Paling rendah terjadi pada September 2014, yaitu 10,96% dari populasi atau sebanyak 27,73 juta jiwa. Adapun tertinggi pada 2009, yaitu 14,15% atau sebanyak 32,53 juta jiwa (selengkapnya lihat infografis ). ”Memang sulit untuk menekan hingga di bawah 10%. Tidak hanya di Indonesia, negara lain juga sama,” katanya.

Penduduk miskin adalah penduduk yang memiliki rata-rata pengeluaran per kapita per bulan di bawah garis kemiskinan. Menurut BPS, selama September 2014-Maret 2015, garis kemiskinan naik 5,91% dari Rp312.328 per kapita per bulan pada September 2014 menjadi Rp330.776 per kapita per bulan pada Maret 2015. Suryamin menuturkan, peranan komoditas makanan terhadap garis kemiskinan jauh lebih besar bila dibandingkan dengan peranan komoditas bukan makanan .

Pada Maret 2015, sumbangan garis kemiskinan makanan terhadap garis kemiskinan sebesar 73,23%. Sementara itu berdasarkan sebaran, populasi penduduk miskin terbanyak berada di Pulau Jawa, yakni 15,45 juta orang. ”Adapun jumlah penduduk miskin terendah berada di Pulau Kalimantan sebanyak 0,98 juta orang,” katanya.

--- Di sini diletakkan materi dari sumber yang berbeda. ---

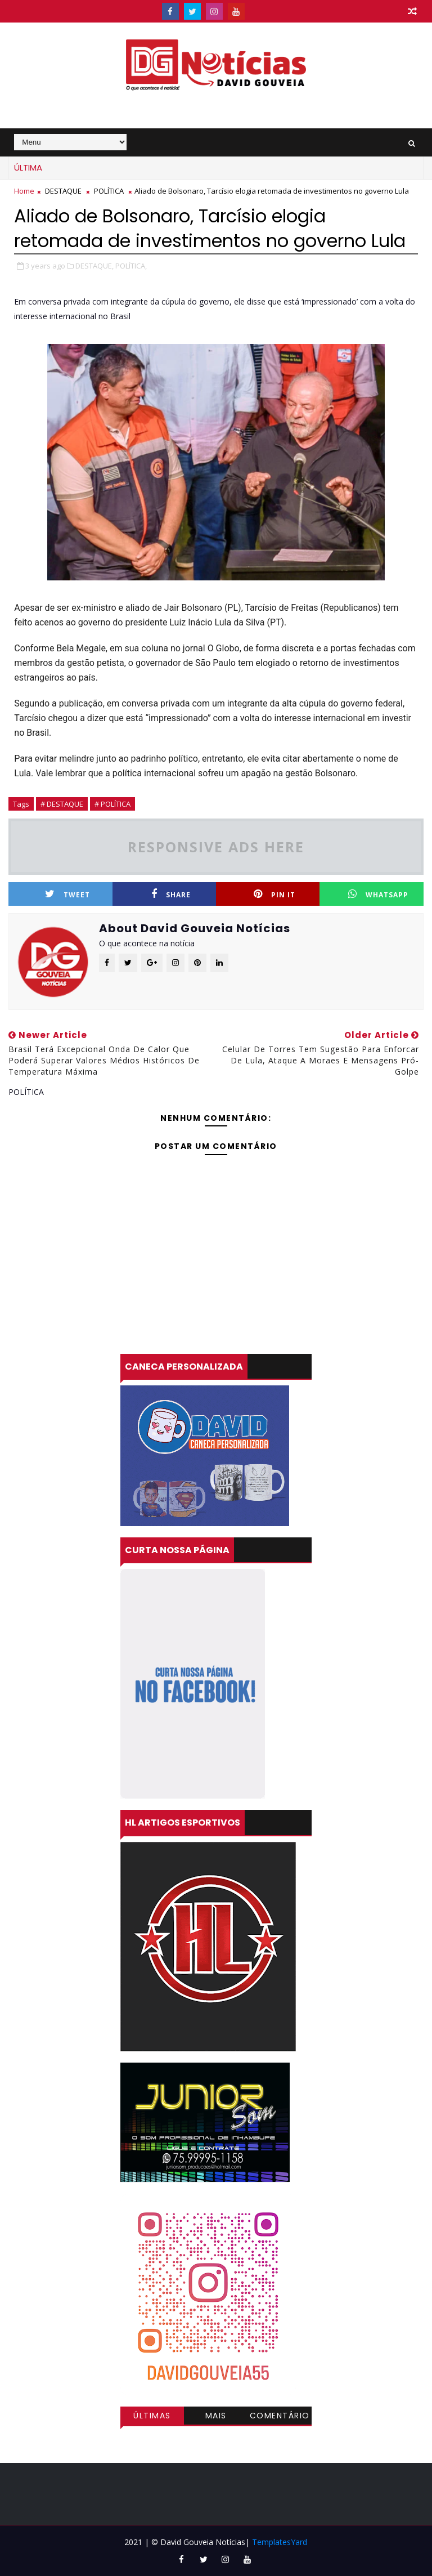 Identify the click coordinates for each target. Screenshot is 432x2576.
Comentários (280, 2417)
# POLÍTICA (112, 804)
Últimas (152, 2415)
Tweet (67, 894)
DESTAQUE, (94, 266)
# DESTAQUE (61, 804)
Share (171, 894)
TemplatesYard (279, 2542)
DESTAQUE (63, 191)
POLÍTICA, (131, 266)
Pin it (274, 894)
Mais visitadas (216, 2417)
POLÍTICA (109, 191)
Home (24, 191) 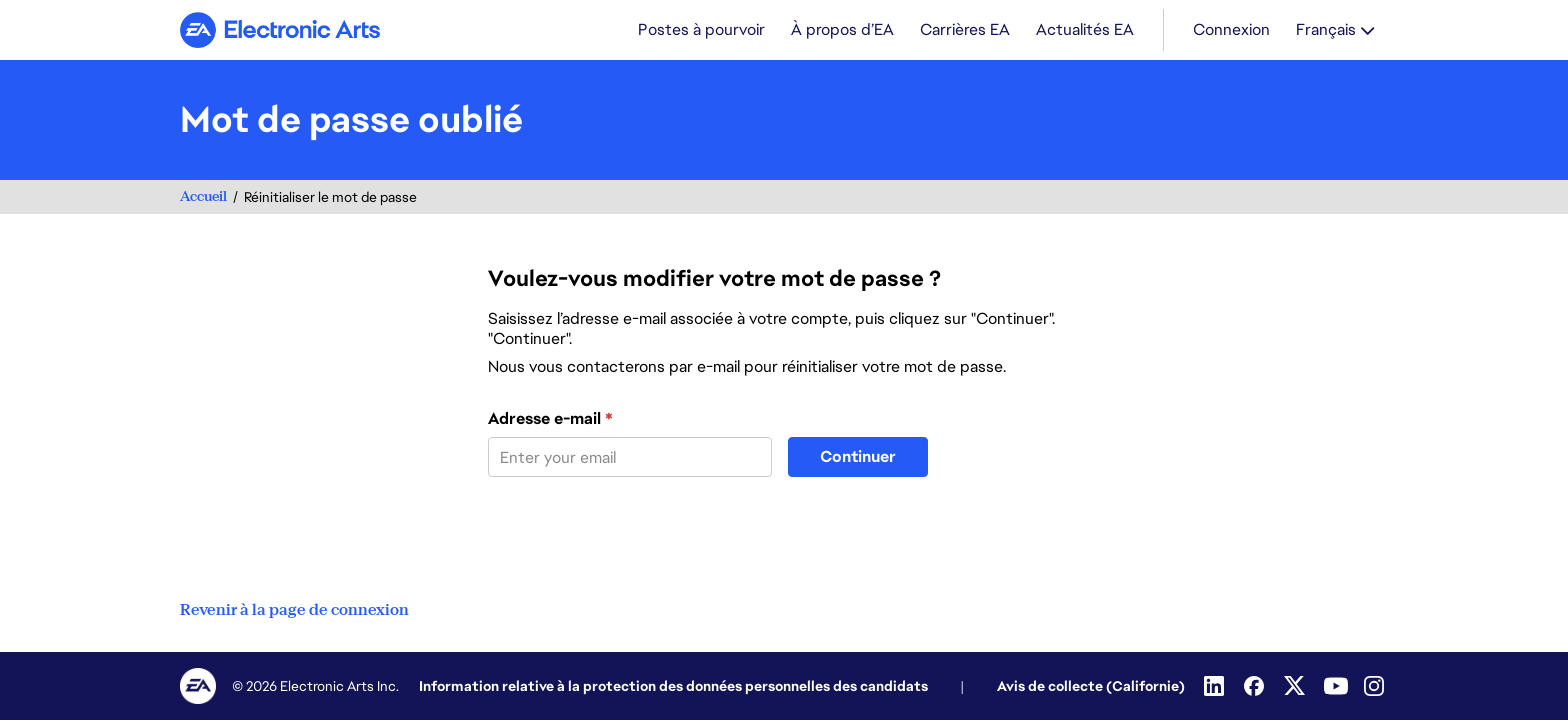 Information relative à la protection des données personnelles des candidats (673, 686)
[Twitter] (1296, 686)
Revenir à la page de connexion (294, 610)
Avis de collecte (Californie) (1091, 686)
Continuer (858, 456)
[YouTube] (1336, 686)
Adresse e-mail (550, 419)
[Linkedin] (1216, 686)
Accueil (203, 196)
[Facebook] (1256, 686)
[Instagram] (1376, 686)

Lebih lanjut BPS juga mencatat Indeks Kedalaman Kemiskinan yang mengindikasikan rata-rata pengeluaran penduduk miskin cenderung menjauhi garis kemiskinan dan Indeks Keparahan Kemiskinan yang mengindikasikan ketimpangan pengeluaran di antara penduduk miskin.

Disebutkan bahwa Indeks Kedalaman Kemiskinan naik dari 1,75 pada Maret 2014 menjadi 1,97 pada Maret 2015. Indeks Keparahan Kemiskinan juga naik dari 0,44 menjadi 0,54 pada periode yang sama. ”Tapi peningkatan jumlah penduduk miskin tidak selalu paralel dengan peningkatan indeks kedalaman kemiskinan dan indeks keparahan kemiskinan,” sebut Suryamin.

Ketua Komisi VIII DPR Saleh Partaonan Daulay mengingatkan pemerintah tidak bisa hanya mengandalkan programprogram jangkan pendek untuk mengentas kemiskinan. ”Perlu sistem jangka panjang. Jangan cuma memberikan program yang bersifat instan dan temporal seperti Program Keluarga Sejahtera yang hanya menyumbang uang secara berkala selama tiga bulan,” ujarnya.

Anggota Komisi XI DPR Johnny G Plate menilai salah satu penyebab kenaikan jumlah penduduk miskin adalah melemahnya daya beli masyarakat. Atas dasar ini, pemerintah perlu menjalankan paket kebijakan ekonomi yang beberapa waktu lalu diumumkan, terutama penambahan jatah beras untuk rakyat miskin (raskin).

”Sementara dalam jangka panjang, pemerintah perlu mendorong kualitas pertumbuhan ekonomi nasional dengan cara meningkatkan rasio pertumbuhan ekonomi terhadap serapan tenaga kerja,” katanya.

Pengamat ekonomi dari Institute for Development of Economics and Finance (Indef) Enny Sri Hartati mengatakan, ada dua penyebab penduduk jatuh ke bawah garis kemiskinan. Pertama , kenaikan harga yang berdampak ke pengeluaran. Kedua , hilangnya sumber pendapatan akibat ketiadaan pekerjaan. ”Nah, bagaimana caranya mengatasi ini? Ya yang miskin harus langsung dikasih ikan dan yang produsen harus dikasih kail,” kata dia.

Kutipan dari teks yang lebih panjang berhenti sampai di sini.